For a while, we didn’t talk. Just sat there, side by side on my creaky single bed. Her fingers brushed the edge of an old Marty Turco poster tacked to the wall.
“You really were all in, huh?”
“Still am,” I replied.
I turned my head and found her watching me. Not judging or teasing, but actually seeing me.
“Cass…” Her gaze stayed on mine. “Thanks for being here. I don’t know how I would’ve gotten through this on my own.”
She gave a small, sad smile. “You’re not on your own. You have your dad and Hallie.”
“You know what I mean. Having you here… it’s what I needed.”
The words came out quiet. Barely there. But I saw the way they hit her, the way her expression softened.
She reached up and touched my cheek. Her fingers were cool. Gentle. Like she was trying to press comfort right into my skin.
I covered her hand with my own, and leaned in. I wasn’t planning it. I’d meant what I said about this being a platonic trip.
But she met me halfway.
It was a soft kiss, slower than I expected. No heat, no rush. Nothing but a quiet ache pressed between us, and Cass soothing it with her lips, her tongue. Just what I needed.
I whispered her name again, but whatever I was about to say fell flat when my bedroom door creaked open. We jumped apart, staring at Hallie in my doorway.
“Hey, just friends,” she said with a wry smile. “Dad said to call you guys down for dinner. Or should I tell him you’re busy?”
I grabbed the pillow from my bed and tossed it at her hard. But her reflexes were too sharp and it went bouncing around the hallway instead, her laughter floating down the stairs.
Later that night, the four of us gathered around the living room TV with popcorn and beer. Cass kept checking on me, and it was getting harder and harder to tell her I was fine missing the game.
I wasn’t anywhere close to fine.
Grayson was off without me. I could see it right away.
He missed two clean setups in the first period alone, both times looking for a pass that never came.

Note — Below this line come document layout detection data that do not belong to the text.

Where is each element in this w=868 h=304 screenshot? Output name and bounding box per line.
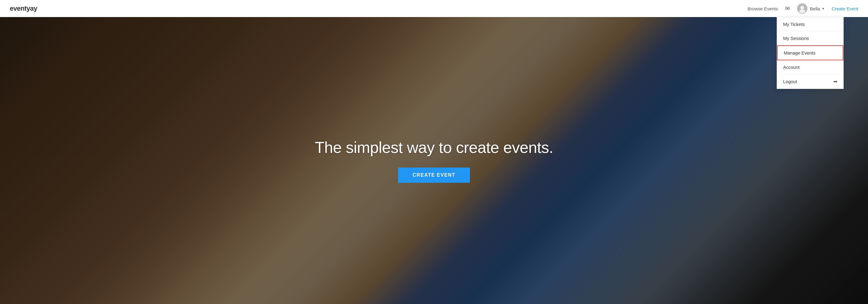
navbar-right: Browse Events ✉ Bella ▾ Create Event <box>747 3 858 14</box>
navbar: eventyay Browse Events ✉ Bella ▾ Create … <box>0 0 868 17</box>
chevron-down-icon: ▾ <box>823 7 824 11</box>
avatar <box>797 3 807 14</box>
user-menu-trigger[interactable]: Bella ▾ <box>797 3 824 14</box>
dropdown-item-logout[interactable]: Logout ➡ <box>777 74 843 89</box>
user-name-label: Bella <box>810 6 820 11</box>
hero-section: The simplest way to create events. CREAT… <box>0 17 868 304</box>
svg-point-1 <box>800 6 804 9</box>
dropdown-item-my-tickets[interactable]: My Tickets <box>777 17 843 31</box>
mail-icon[interactable]: ✉ <box>785 5 790 12</box>
browse-events-link[interactable]: Browse Events <box>747 6 778 11</box>
logout-arrow-icon: ➡ <box>833 79 837 84</box>
dropdown-item-my-sessions[interactable]: My Sessions <box>777 31 843 46</box>
hero-content: The simplest way to create events. CREAT… <box>315 138 553 183</box>
user-dropdown-menu: My Tickets My Sessions Manage Events Acc… <box>777 17 844 89</box>
brand-logo[interactable]: eventyay <box>10 5 37 12</box>
svg-point-2 <box>799 9 805 13</box>
dropdown-item-manage-events[interactable]: Manage Events <box>777 46 843 60</box>
create-event-button[interactable]: Create Event <box>832 6 858 11</box>
hero-title: The simplest way to create events. <box>315 138 553 157</box>
hero-create-event-button[interactable]: CREATE EVENT <box>398 168 470 183</box>
dropdown-item-account[interactable]: Account <box>777 60 843 74</box>
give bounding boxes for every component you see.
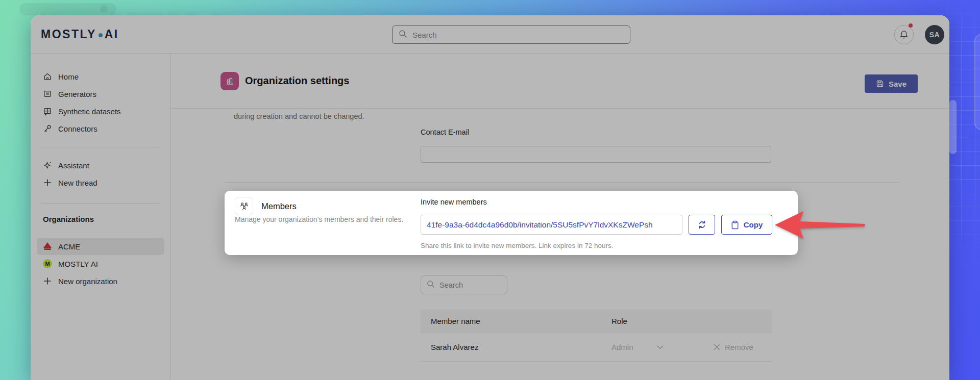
invite-link-field[interactable] xyxy=(421,215,682,235)
members-icon xyxy=(239,201,250,212)
faded-background-toolbar xyxy=(19,3,116,15)
copy-link-button[interactable]: Copy xyxy=(721,215,772,235)
invite-new-members-label: Invite new members xyxy=(421,198,487,206)
screen: MOSTLY AI SA xyxy=(0,0,980,380)
invite-link-helper-text: Share this link to invite new members. L… xyxy=(421,242,613,249)
clipboard-icon xyxy=(731,220,739,230)
members-section-card: Members Manage your organization's membe… xyxy=(225,191,798,255)
members-card-description: Manage your organization's members and t… xyxy=(235,214,406,224)
background-decoration xyxy=(974,34,980,131)
background-decoration xyxy=(949,100,957,154)
copy-button-label: Copy xyxy=(744,220,763,229)
refresh-icon xyxy=(697,220,707,230)
members-icon-box xyxy=(235,197,253,215)
regenerate-link-button[interactable] xyxy=(689,215,715,235)
annotation-arrow xyxy=(772,209,867,241)
members-card-title: Members xyxy=(261,201,297,211)
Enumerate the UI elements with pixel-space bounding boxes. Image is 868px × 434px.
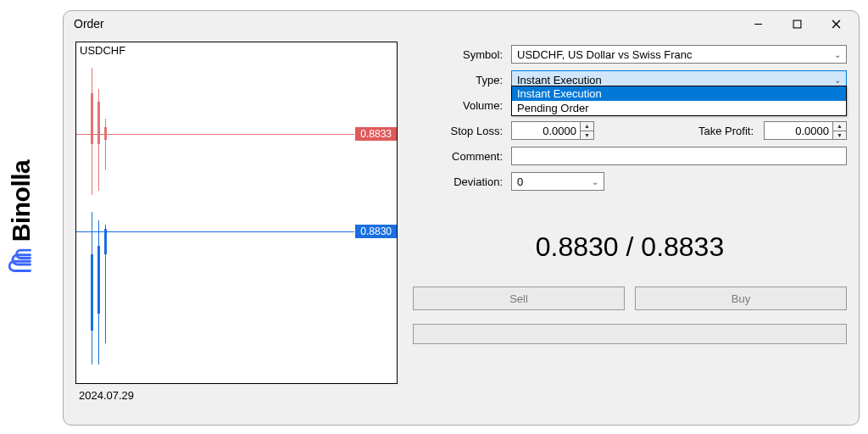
spinner-arrows[interactable]: ▲▼ [580, 122, 593, 139]
chevron-down-icon: ⌄ [834, 75, 841, 85]
chevron-down-icon: ⌄ [592, 177, 598, 186]
takeprofit-field[interactable] [765, 122, 832, 139]
takeprofit-input[interactable]: ▲▼ [764, 121, 847, 140]
minimize-button[interactable] [738, 11, 777, 36]
binolla-logo-icon [8, 248, 36, 274]
svg-rect-1 [793, 20, 801, 28]
price-display: 0.8830 / 0.8833 [413, 231, 847, 263]
symbol-label: Symbol: [413, 48, 506, 61]
maximize-button[interactable] [777, 11, 816, 36]
stoploss-label: Stop Loss: [413, 125, 506, 137]
titlebar: Order [64, 11, 859, 36]
bid-line [76, 231, 354, 232]
chevron-down-icon: ⌄ [834, 50, 841, 59]
sell-button[interactable]: Sell [413, 287, 625, 310]
chart-symbol-label: USDCHF [80, 44, 125, 57]
type-option-pending[interactable]: Pending Order [512, 101, 846, 115]
stoploss-field[interactable] [512, 122, 580, 139]
deviation-value: 0 [517, 175, 523, 188]
brand-sidebar: Binolla [0, 0, 51, 434]
type-label: Type: [413, 74, 506, 86]
volume-label: Volume: [413, 99, 506, 112]
order-form: Symbol: USDCHF, US Dollar vs Swiss Franc… [413, 42, 847, 413]
brand-name: Binolla [7, 160, 36, 242]
close-button[interactable] [816, 11, 855, 36]
deviation-label: Deviation: [413, 175, 506, 188]
comment-label: Comment: [413, 150, 506, 163]
chart-panel: USDCHF 0.8833 0.8830 2024 [75, 42, 398, 413]
window-title: Order [74, 17, 738, 31]
type-option-instant[interactable]: Instant Execution [512, 86, 846, 101]
symbol-select[interactable]: USDCHF, US Dollar vs Swiss Franc ⌄ [511, 45, 847, 64]
chart-date-label: 2024.07.29 [75, 384, 398, 402]
symbol-value: USDCHF, US Dollar vs Swiss Franc [517, 48, 693, 61]
deviation-select[interactable]: 0 ⌄ [511, 172, 604, 191]
takeprofit-label: Take Profit: [698, 125, 759, 137]
buy-button[interactable]: Buy [635, 287, 847, 310]
type-dropdown[interactable]: Instant Execution Pending Order [511, 86, 847, 116]
spinner-arrows[interactable]: ▲▼ [832, 122, 846, 139]
status-bar [413, 324, 847, 344]
ask-price-tag: 0.8833 [355, 127, 397, 141]
order-window: Order USDCHF 0.8833 0.8830 [63, 10, 860, 426]
type-value: Instant Execution [517, 74, 602, 86]
bid-price-tag: 0.8830 [355, 225, 397, 238]
stoploss-input[interactable]: ▲▼ [511, 121, 594, 140]
tick-chart: USDCHF 0.8833 0.8830 [75, 42, 398, 384]
ask-line [76, 134, 354, 135]
comment-input[interactable] [511, 147, 847, 165]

Without me to cycle back on the right, he kept getting trapped along the boards, forcing turnovers.
“His timing’s off tonight,” my dad said, taking the words right out of my mouth.

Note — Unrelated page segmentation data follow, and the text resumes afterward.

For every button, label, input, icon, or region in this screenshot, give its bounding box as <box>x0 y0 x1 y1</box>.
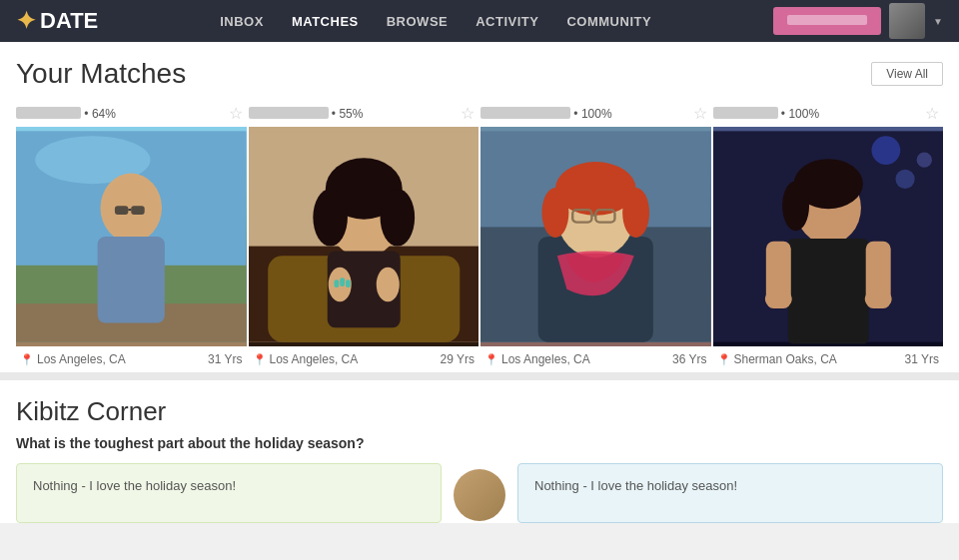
kibitz-card-1-text: Nothing - I love the holiday season! <box>33 478 236 493</box>
match-card-bottom-4: 📍 Sherman Oaks, CA 31 Yrs <box>713 346 944 372</box>
svg-point-18 <box>376 268 399 302</box>
nav-search-button[interactable] <box>773 7 881 35</box>
match-card-4[interactable]: • 100% ☆ <box>713 100 944 372</box>
matches-header: Your Matches View All <box>16 58 943 90</box>
main-content: Your Matches View All • 64% ☆ <box>0 42 959 380</box>
svg-point-33 <box>871 136 900 165</box>
svg-point-28 <box>622 188 649 238</box>
nav-bar: ✦ DATE INBOX MATCHES BROWSE ACTIVITY COM… <box>0 0 959 42</box>
match-location-1: 📍 Los Angeles, CA <box>20 352 126 366</box>
kibitz-section: Kibitz Corner What is the toughest part … <box>0 380 959 523</box>
logo[interactable]: ✦ DATE <box>16 7 98 35</box>
svg-point-35 <box>916 152 931 167</box>
match-percent-sep-3: • <box>573 107 581 121</box>
match-username-2 <box>249 107 329 119</box>
kibitz-question: What is the toughest part about the holi… <box>16 435 943 451</box>
match-card-3[interactable]: • 100% ☆ <box>480 100 711 372</box>
match-age-2: 29 Yrs <box>441 352 475 366</box>
svg-point-42 <box>764 289 791 308</box>
svg-rect-20 <box>340 278 345 286</box>
match-card-top-2: • 55% ☆ <box>249 100 480 127</box>
svg-rect-5 <box>98 237 165 322</box>
match-card-bottom-3: 📍 Los Angeles, CA 36 Yrs <box>480 346 711 372</box>
nav-matches[interactable]: MATCHES <box>292 14 359 29</box>
match-percent-val-4: 100% <box>788 107 819 121</box>
match-card-top-3: • 100% ☆ <box>480 100 711 127</box>
match-age-3: 36 Yrs <box>672 352 706 366</box>
match-card-top-4: • 100% ☆ <box>713 100 944 127</box>
match-percent-val-1: 64% <box>92 107 116 121</box>
match-percent-1: • <box>84 107 92 121</box>
logo-star-icon: ✦ <box>16 7 36 35</box>
svg-point-34 <box>895 170 914 189</box>
nav-links: INBOX MATCHES BROWSE ACTIVITY COMMUNITY <box>220 14 651 29</box>
svg-point-14 <box>313 189 348 247</box>
svg-rect-19 <box>334 280 339 287</box>
svg-point-15 <box>380 189 415 247</box>
nav-activity[interactable]: ACTIVITY <box>476 14 538 29</box>
avatar-image <box>889 3 925 39</box>
photo-svg-3 <box>480 127 711 346</box>
location-pin-4: 📍 <box>717 353 731 366</box>
match-location-4: 📍 Sherman Oaks, CA <box>717 352 837 366</box>
matches-title: Your Matches <box>16 58 186 90</box>
match-card-bottom-2: 📍 Los Angeles, CA 29 Yrs <box>249 346 480 372</box>
nav-right: ▼ <box>773 3 943 39</box>
location-pin-2: 📍 <box>253 353 267 366</box>
match-username-4 <box>713 107 778 119</box>
favorite-star-3[interactable]: ☆ <box>693 104 707 123</box>
photo-svg-4 <box>713 127 944 346</box>
match-percent-val-2: 55% <box>339 107 363 121</box>
favorite-star-1[interactable]: ☆ <box>229 104 243 123</box>
favorite-star-4[interactable]: ☆ <box>925 104 939 123</box>
match-photo-2[interactable] <box>249 127 480 346</box>
nav-arrow-icon[interactable]: ▼ <box>933 16 943 27</box>
kibitz-card-1[interactable]: Nothing - I love the holiday season! <box>16 463 442 523</box>
match-location-3: 📍 Los Angeles, CA <box>484 352 590 366</box>
match-card-2[interactable]: • 55% ☆ <box>249 100 480 372</box>
svg-point-38 <box>782 181 809 231</box>
svg-rect-21 <box>346 280 351 287</box>
nav-inbox[interactable]: INBOX <box>220 14 264 29</box>
match-card-1[interactable]: • 64% ☆ <box>16 100 247 372</box>
match-card-bottom-1: 📍 Los Angeles, CA 31 Yrs <box>16 346 247 372</box>
svg-rect-39 <box>787 239 868 344</box>
svg-rect-6 <box>115 206 128 215</box>
svg-point-27 <box>541 188 568 238</box>
kibitz-card-2-text: Nothing - I love the holiday season! <box>534 478 737 493</box>
kibitz-title: Kibitz Corner <box>16 396 943 427</box>
match-city-4: Sherman Oaks, CA <box>734 352 837 366</box>
match-location-2: 📍 Los Angeles, CA <box>253 352 359 366</box>
svg-point-4 <box>101 174 162 243</box>
match-photo-4[interactable] <box>713 127 944 346</box>
match-age-4: 31 Yrs <box>905 352 939 366</box>
section-divider <box>0 372 959 380</box>
match-percent-val-3: 100% <box>581 107 612 121</box>
kibitz-avatar[interactable] <box>454 469 505 521</box>
nav-browse[interactable]: BROWSE <box>387 14 449 29</box>
location-pin-1: 📍 <box>20 353 34 366</box>
match-city-1: Los Angeles, CA <box>37 352 126 366</box>
match-username-1 <box>16 107 81 119</box>
svg-point-43 <box>864 289 891 308</box>
photo-svg-1 <box>16 127 247 346</box>
location-pin-3: 📍 <box>484 353 498 366</box>
match-username-3 <box>480 107 570 119</box>
favorite-star-2[interactable]: ☆ <box>461 104 475 123</box>
svg-rect-7 <box>131 206 144 215</box>
view-all-button[interactable]: View All <box>871 62 943 86</box>
match-photo-3[interactable] <box>480 127 711 346</box>
match-photo-1[interactable] <box>16 127 247 346</box>
matches-grid: • 64% ☆ <box>16 100 943 372</box>
nav-community[interactable]: COMMUNITY <box>566 14 651 29</box>
match-city-2: Los Angeles, CA <box>270 352 359 366</box>
match-age-1: 31 Yrs <box>208 352 242 366</box>
user-avatar[interactable] <box>889 3 925 39</box>
kibitz-card-2[interactable]: Nothing - I love the holiday season! <box>517 463 943 523</box>
match-city-3: Los Angeles, CA <box>501 352 590 366</box>
kibitz-cards: Nothing - I love the holiday season! Not… <box>16 463 943 523</box>
logo-text: DATE <box>40 8 98 34</box>
photo-svg-2 <box>249 127 480 346</box>
match-card-top-1: • 64% ☆ <box>16 100 247 127</box>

Cass and I shared a look. She tried to reassure me with a squeeze to my shoulder, but I shrugged her off and sat forward, knees on elbows. I didn’t need comforting. This was the worst possible scenario this close to playoffs.

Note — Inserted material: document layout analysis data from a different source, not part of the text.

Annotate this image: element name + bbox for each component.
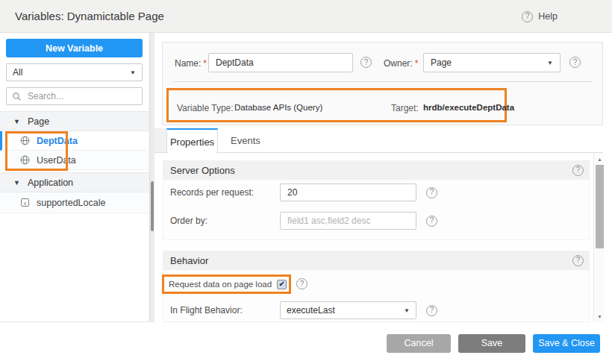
help-icon: ?: [522, 11, 533, 22]
owner-help-icon[interactable]: ?: [569, 57, 581, 68]
help-link[interactable]: ? Help: [522, 0, 558, 33]
variables-sidebar: New Variable All ▼ ▼ Page DeptData: [0, 33, 149, 322]
tree-item-supportedlocale[interactable]: x supportedLocale: [0, 192, 149, 213]
target-value: hrdb/executeDeptData: [423, 103, 514, 112]
tree-item-deptdata[interactable]: DeptData: [0, 131, 149, 151]
help-label: Help: [538, 11, 558, 22]
tab-events[interactable]: Events: [226, 128, 265, 153]
collapse-arrow-icon: ▼: [13, 179, 20, 186]
tree-group-application[interactable]: ▼ Application: [0, 172, 149, 192]
in-flight-behavior-label: In Flight Behavior:: [170, 305, 280, 316]
sidebar-scrollbar[interactable]: [149, 33, 154, 322]
request-data-label: Request data on page load: [169, 280, 272, 289]
behavior-header: Behavior ?: [163, 251, 590, 270]
variable-filter-select[interactable]: All ▼: [6, 63, 143, 81]
tab-strip-border: [154, 152, 603, 153]
svg-text:x: x: [24, 201, 27, 206]
content-scrollbar[interactable]: ▲ ▼: [593, 153, 605, 322]
collapse-arrow-icon: ▼: [13, 118, 20, 125]
search-icon: [12, 92, 22, 101]
in-flight-behavior-value: executeLast: [287, 305, 335, 316]
required-asterisk: *: [203, 58, 207, 69]
behavior-help-icon[interactable]: ?: [572, 255, 584, 266]
records-help-icon[interactable]: ?: [426, 187, 437, 198]
variables-dialog: Variables: Dynamictable Page ? Help New …: [0, 0, 612, 364]
variable-type-value: Database APIs (Query): [234, 103, 322, 112]
dialog-header: Variables: Dynamictable Page ? Help: [0, 0, 612, 33]
dialog-footer: Cancel Save Save & Close: [0, 322, 612, 364]
tree-group-page[interactable]: ▼ Page: [0, 111, 149, 131]
records-per-request-row: Records per request: ?: [170, 183, 437, 201]
in-flight-behavior-row: In Flight Behavior: executeLast ▼ ?: [170, 301, 437, 319]
variable-detail-panel: Name:* ? Owner:* Page ▼ ? Variable Type:…: [154, 33, 612, 322]
owner-value: Page: [431, 57, 452, 68]
tree-item-label: UserData: [37, 155, 76, 166]
sidebar-scrollbar-thumb[interactable]: [151, 181, 154, 231]
annotation-box-request-data: Request data on page load ✔: [162, 274, 291, 294]
chevron-down-icon: ▼: [547, 60, 553, 66]
tree-item-userdata[interactable]: UserData: [0, 151, 149, 170]
request-data-checkbox[interactable]: ✔: [277, 280, 287, 289]
tree-group-label: Page: [28, 116, 49, 127]
scroll-up-icon[interactable]: ▲: [594, 154, 605, 163]
records-per-request-input[interactable]: [280, 183, 416, 201]
model-variable-icon: x: [20, 198, 30, 207]
required-asterisk: *: [415, 58, 419, 69]
chevron-down-icon: ▼: [404, 307, 410, 314]
variable-filter-value: All: [13, 67, 22, 78]
in-flight-help-icon[interactable]: ?: [426, 305, 437, 316]
service-variable-icon: [20, 136, 30, 145]
name-help-icon[interactable]: ?: [360, 57, 372, 68]
request-data-help-icon[interactable]: ?: [296, 278, 307, 289]
order-by-input[interactable]: [280, 212, 416, 230]
tab-properties[interactable]: Properties: [166, 128, 218, 154]
save-button[interactable]: Save: [458, 334, 525, 353]
save-and-close-button[interactable]: Save & Close: [533, 334, 600, 353]
name-input[interactable]: [208, 53, 353, 72]
variable-summary-panel: Name:* ? Owner:* Page ▼ ? Variable Type:…: [162, 42, 603, 125]
tree-item-label: DeptData: [37, 136, 78, 146]
order-by-label: Order by:: [170, 216, 280, 226]
server-options-help-icon[interactable]: ?: [572, 165, 584, 176]
section-title: Behavior: [170, 255, 208, 266]
name-label: Name:*: [175, 58, 207, 69]
search-box: [6, 87, 143, 105]
owner-select[interactable]: Page ▼: [423, 53, 561, 72]
divider: [173, 81, 592, 82]
order-by-help-icon[interactable]: ?: [426, 216, 437, 227]
annotation-box-type-target: Variable Type: Database APIs (Query) Tar…: [166, 88, 507, 122]
owner-label: Owner:*: [384, 58, 418, 69]
variable-type-label: Variable Type:: [177, 103, 234, 113]
target-label: Target:: [391, 103, 419, 113]
service-variable-icon: [20, 155, 30, 165]
variables-tree: ▼ Page DeptData UserData ▼ Application: [0, 111, 149, 213]
in-flight-behavior-select[interactable]: executeLast ▼: [280, 301, 416, 319]
search-input[interactable]: [26, 90, 137, 102]
server-options-header: Server Options ?: [163, 160, 590, 180]
tree-group-label: Application: [28, 178, 73, 188]
content-scrollbar-thumb[interactable]: [596, 165, 604, 248]
chevron-down-icon: ▼: [130, 69, 136, 76]
page-title: Variables: Dynamictable Page: [15, 10, 164, 22]
tree-item-label: supportedLocale: [37, 198, 105, 208]
order-by-row: Order by: ?: [170, 212, 437, 230]
tab-strip-filler: [154, 128, 166, 153]
new-variable-button[interactable]: New Variable: [6, 39, 143, 57]
scroll-down-icon[interactable]: ▼: [594, 312, 605, 321]
records-per-request-label: Records per request:: [170, 187, 280, 198]
cancel-button[interactable]: Cancel: [387, 334, 451, 353]
section-title: Server Options: [170, 165, 235, 176]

The Surge were down by two before the second intermission.
Hallie let out a low whistle. “Yikes. Grayson looks like someone swapped his stick for a pool noodle.”
“Should’ve scratched the game,” Dad said. “No legs left.”
Cass said nothing. She sat with her knees pulled to her chest, arms wrapped around them, eyes sharp on the screen. That is, when they weren’t glancing in my direction every few minutes to gauge my reaction.
The camera cut to the bench, right where I should’ve been. Just an empty space. The commentators didn’t seem to run out of things to say about that.
My hands balled into fists.
“Why do they keep cutting to the bench like that?” Hallie asked. “It’s weird. You would’ve been there if you could. They keep saying you’re absent, but never once mentioned Coach Landry. He’s the reason you’re not there.”
The look Cass gave me said everything: I should’ve been out there tonight.
Even though she’d told me there’d be other games, and this was more important. She wasn’t wrong. But sitting here, watching my team fall apart while I was miles away and couldn’t help… It felt like watching my own heartbeat stutter on a screen I couldn’t reach.
Grayson flubbed another shot in the third. Wide open. He slammed his stick against the glass and cursed loud enough that even the home mics picked it up.
“Dude needs a juice box and a hug,” Hallie quipped.
Dad stood up and walked to the kitchen as if he’d seen enough. “He needs your brother,” he muttered on his way out.
“It’s just one game,” Cass said, shifting beside me on the couch. “One loss won’t change much.”
I knew she meant well, but all I could think about was how I’d let them down.
My suspicions were confirmed back at the arena the next day. I got in early before practice, and went to get my stuff from my locker. I saw it when I reached for my hoodie.
A note. Folded once.
You were missed. Hope it was worth it.
No signature. No explanation. Just enough to twist something in my gut.